De tudo, o que me incomoda mais: aquela família, os Trump, em que todas as mulheres parecem barbies. Saiam as mulheres que estão no centro do palco, venham as que fazem de moldura! Sorridentes, dentes brancos e cabelos loiros e compridos, pestanas postiças, saltos agulha, saia travada acima do joelho - podem substituir por ombro à mostra, também se aplica. E reparem, a presença dos últimos fatores podia não anular o primeiro - uma mulher até podia ter estado ontem no centro do palco e tê-los a todos, nada impedia. Acontece que não foi assim. Os americanos - e americanas - acharam que não era uma mulher que devia estar no centro do palco nestas eleições presidenciais. Acabámos assim uma noite longa, com mulheres a fazerem de moldura.

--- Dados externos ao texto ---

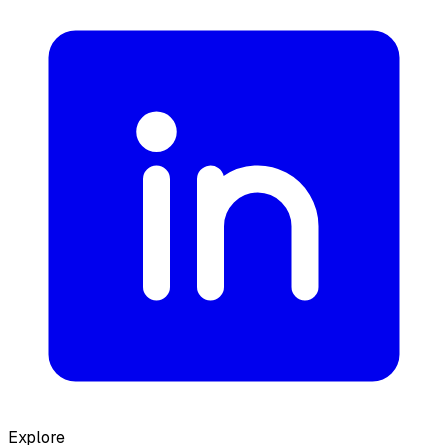
Explore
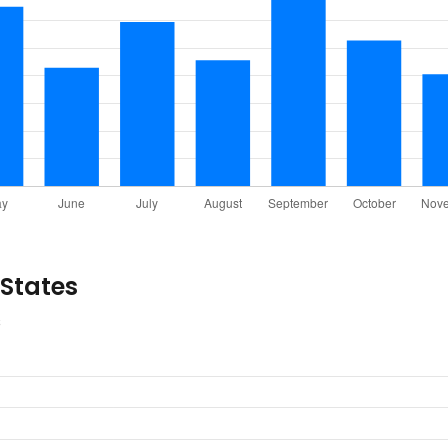
 States
s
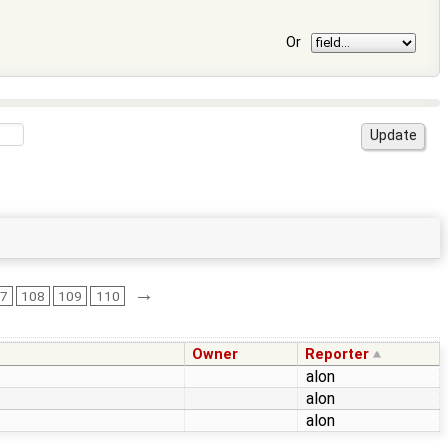
Or
→
07
108
109
110
Owner
Reporter
alon
alon
alon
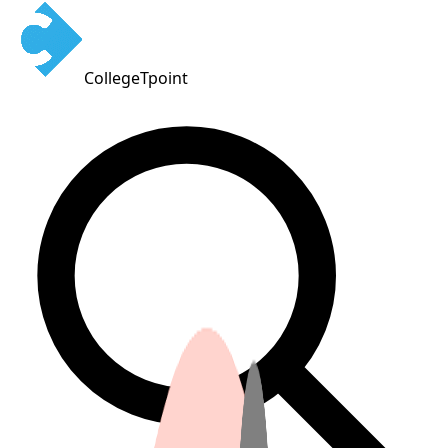
CollegeTpoint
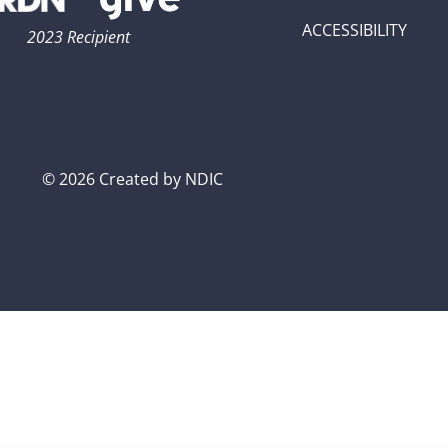
ACCESSIBILITY
2023 Recipient
© 2026 Created by NDIC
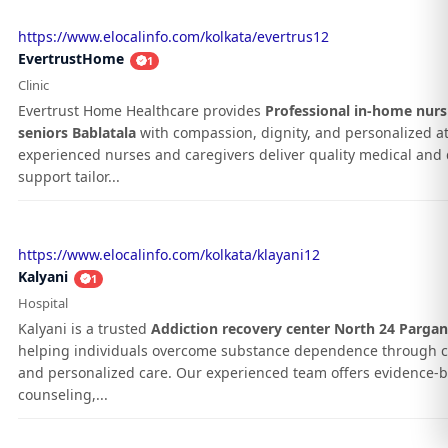
https://www.elocalinfo.com/kolkata/evertrus12
EvertrustHome
1
Clinic
Evertrust Home Healthcare provides
Professional in-home nurs
seniors Bablatala
with compassion, dignity, and personalized at
experienced nurses and caregivers deliver quality medical and d
support tailor...
https://www.elocalinfo.com/kolkata/klayani12
Kalyani
1
Hospital
Kalyani is a trusted
Addiction recovery center North 24 Parga
helping individuals overcome substance dependence through 
and personalized care. Our experienced team offers evidence-
counseling,...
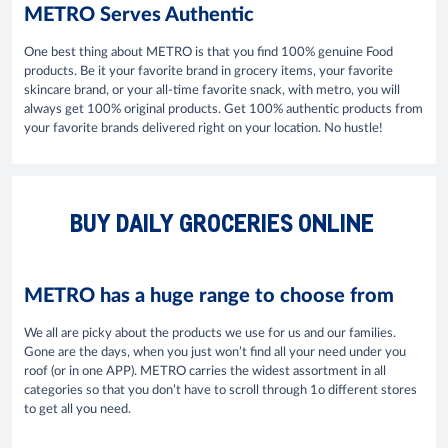
METRO Serves Authentic
One best thing about METRO is that you find 100% genuine Food
products. Be it your favorite brand in grocery items, your favorite
skincare brand, or your all-time favorite snack, with metro, you will
always get 100% original products. Get 100% authentic products from
your favorite brands delivered right on your location. No hustle!
BUY DAILY GROCERIES ONLINE
METRO has a huge range to choose from
We all are picky about the products we use for us and our families.
Gone are the days, when you just won’t find all your need under you
roof (or in one APP). METRO carries the widest assortment in all
categories so that you don’t have to scroll through 1o different stores
to get all you need.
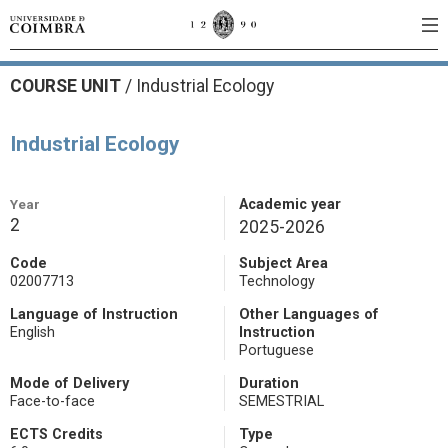
COURSE UNIT
/
Industrial Ecology
Industrial Ecology
Year
Academic year
2
2025-2026
Code
Subject Area
02007713
Technology
Language of Instruction
Other Languages of
English
Instruction
Portuguese
Mode of Delivery
Duration
Face-to-face
SEMESTRIAL
ECTS Credits
Type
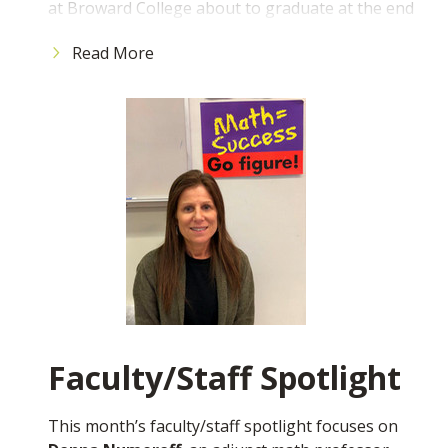
at Broward College about to graduate at the end
As the legislative session continues in Tallahassee,
of the Spring 2025 semester with my Associate
I want to assure you that our District Board of
Read More
of Arts degree in the business pathway.
Trustees has tasked me securing more
appropriations for the College, including strongly
What is your ultimate professional goal?
advocating for the remaining $15 million needed
To own or directly support social enterprises
for buildings 56 and 57 on our North Campus,
that improve our communities and the
along with a separate allocation that supports the
environment.
entire Florida College System. As you know, the
What advice would you give to incoming
appropriation for buildings 56 and 57 would allow
students?
us to develop a state-of-the-art STEM, Health
To get the most value out of your time here at
Sciences and Nursing complex that will modernize
Broward College, maximize your time outside of
and expand the College's infrastructure. This
the classroom and involve yourself in our rich
project will enhance the College's academic
community. By actively joining clubs on campus,
offerings, attract and retain students and faculty
getting to know your professors through office
and address workforce gaps in the IT and health
Faculty/Staff Spotlight
hours, and seeking out mentors to help you
care sectors.
navigate school and life challenges, you will be
best positioned to capitalize on the
While in Tallahassee, I met with dozens of
This month’s faculty/staff spotlight focuses on
opportunities that Broward College offers. Use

Hillary não galvanizou o voto feminino - perdeu para Trump 47%/53% o voto das mulheres brancas, por exemplo, e esteve abaixo do que foi atribuído a Obama, no total. Essa foi uma das razões da sua derrota. Não havia nada de estranho nisto se estivéssemos perante um candidato normal, até porque Hillary nunca jogou forte a cartada feminina e feminista. Havia alusões óbvias - como "Estou com ela". Mas ela nunca escolheu acentuar a tónica.

Portanto, perante um candidato normal, tê-lo escolhido podia até ser um sinal de modernidade: escolher o melhor, independentemente do género. Acontece que, nas circunstâncias específicas desta corrida eleitoral, do outro lado estava um misógino encartado, com ofensas várias ao sexo feminino no currículo e uma conduta que transmite isso mesmo - e na qual o episódio do "agarrar pelo pipi" é apenas isso mesmo, mais um episódio. Neste caso, o comportamento do voto feminino é tão estranho que não pode deixar de nos fazer refletir.